## MATERIAL FOR THIS EXERCISE

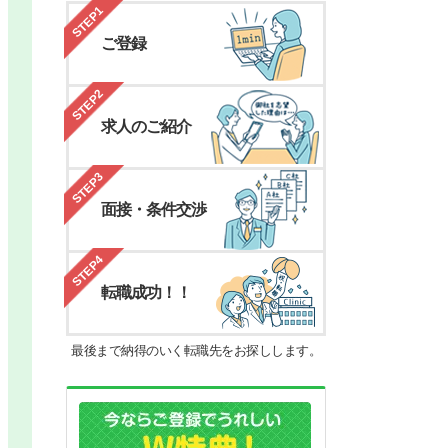
STEP1
ご登録
STEP2
求人のご紹介
STEP3
面接・条件交渉
STEP4
転職成功！！
最後まで納得のいく転職先をお探しします。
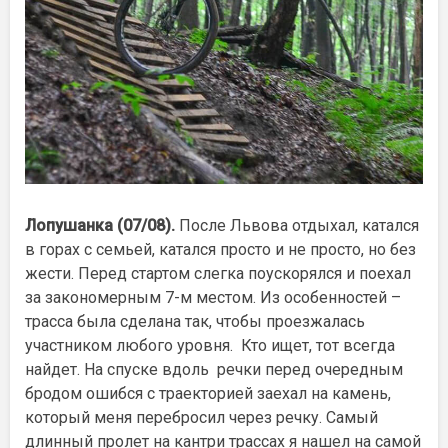
Лопушанка (07/08).
После Львова отдыхал, катался
в горах с семьей, катался просто и не просто, но без
жести. Перед стартом слегка поускорялся и поехал
за закономерным 7-м местом. Из особенностей –
трасса была сделана так, чтобы проезжалась
участником любого уровня. Кто ищет, тот всегда
найдет. На спуске вдоль речки перед очередным
бродом ошибся с траекторией заехал на камень,
который меня перебросил через речку. Самый
длинный пролет на кантри трассах я нашел на самой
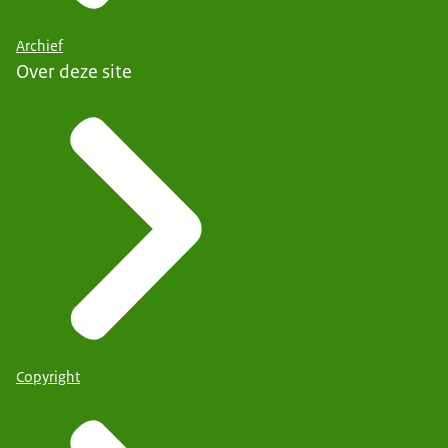
Archief
Over deze site
Copyright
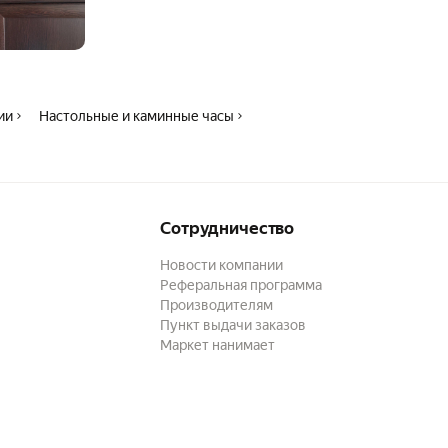
ии
Настольные и каминные часы
Сотрудничество
Новости компании
Реферальная программа
Производителям
Пункт выдачи заказов
Маркет нанимает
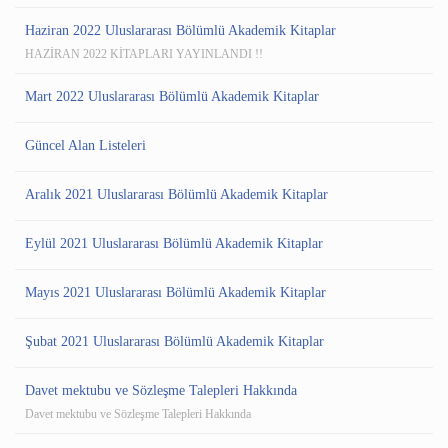
Haziran 2022 Uluslararası Bölümlü Akademik Kitaplar
HAZİRAN 2022 KİTAPLARI YAYINLANDI !!
Mart 2022 Uluslararası Bölümlü Akademik Kitaplar
Güncel Alan Listeleri
Aralık 2021 Uluslararası Bölümlü Akademik Kitaplar
Eylül 2021 Uluslararası Bölümlü Akademik Kitaplar
Mayıs 2021 Uluslararası Bölümlü Akademik Kitaplar
Şubat 2021 Uluslararası Bölümlü Akademik Kitaplar
Davet mektubu ve Sözleşme Talepleri Hakkında
Davet mektubu ve Sözleşme Talepleri Hakkında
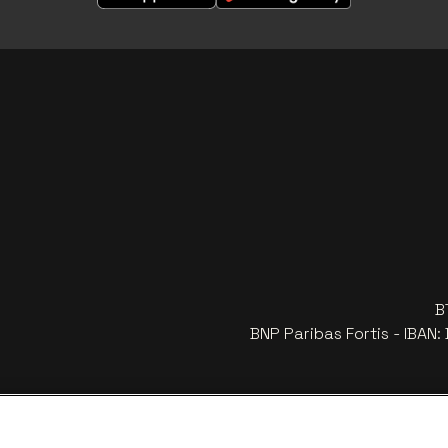
B
BNP Paribas Fortis - IBAN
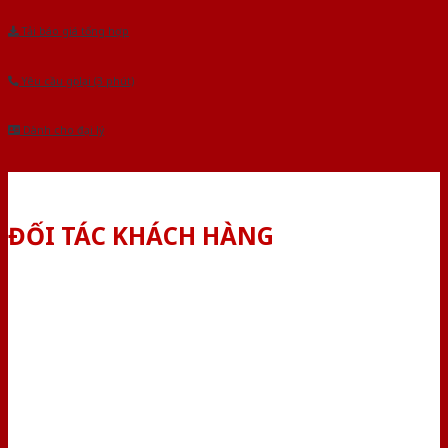
Tải báo giá tổng hợp
Yêu cầu gọi lại (3 phút)
Dành cho đại lý
ĐỐI TÁC KHÁCH HÀNG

## WORK REQUIRED
Images stay out, but the rest of the data above must be repeated exactly.

## ANSWER TO THIS EXERCISE
STEP1
ご登録
STEP2
求人のご紹介
STEP3
面接・条件交渉
STEP4
転職成功！！
最後まで納得のいく転職先をお探しします。
Лопушанка (07/08).
После Львова отдыхал, катался
в горах с семьей, катался просто и не просто, но без
жести. Перед стартом слегка поускорялся и поехал
за закономерным 7-м местом. Из особенностей –
трасса была сделана так, чтобы проезжалась
участником любого уровня. Кто ищет, тот всегда
найдет. На спуске вдоль речки перед очередным
бродом ошибся с траекторией заехал на камень,
который меня перебросил через речку. Самый
длинный пролет на кантри трассах я нашел на самой
Archief
Over deze site
Copyright
ии
Настольные и каминные часы
Сотрудничество
Новости компании
Реферальная программа
Производителям
Пункт выдачи заказов
Маркет нанимает
Haziran 2022 Uluslararası Bölümlü Akademik Kitaplar
HAZİRAN 2022 KİTAPLARI YAYINLANDI !!
Mart 2022 Uluslararası Bölümlü Akademik Kitaplar
Güncel Alan Listeleri
Aralık 2021 Uluslararası Bölümlü Akademik Kitaplar
Eylül 2021 Uluslararası Bölümlü Akademik Kitaplar
Mayıs 2021 Uluslararası Bölümlü Akademik Kitaplar
Şubat 2021 Uluslararası Bölümlü Akademik Kitaplar
Davet mektubu ve Sözleşme Talepleri Hakkında
Davet mektubu ve Sözleşme Talepleri Hakkında
B
BNP Paribas Fortis - IBAN
Tải báo giá tổng hợp
Yêu cầu gọi lại (3 phút)
Dành cho đại lý
ĐỐI TÁC KHÁCH HÀNG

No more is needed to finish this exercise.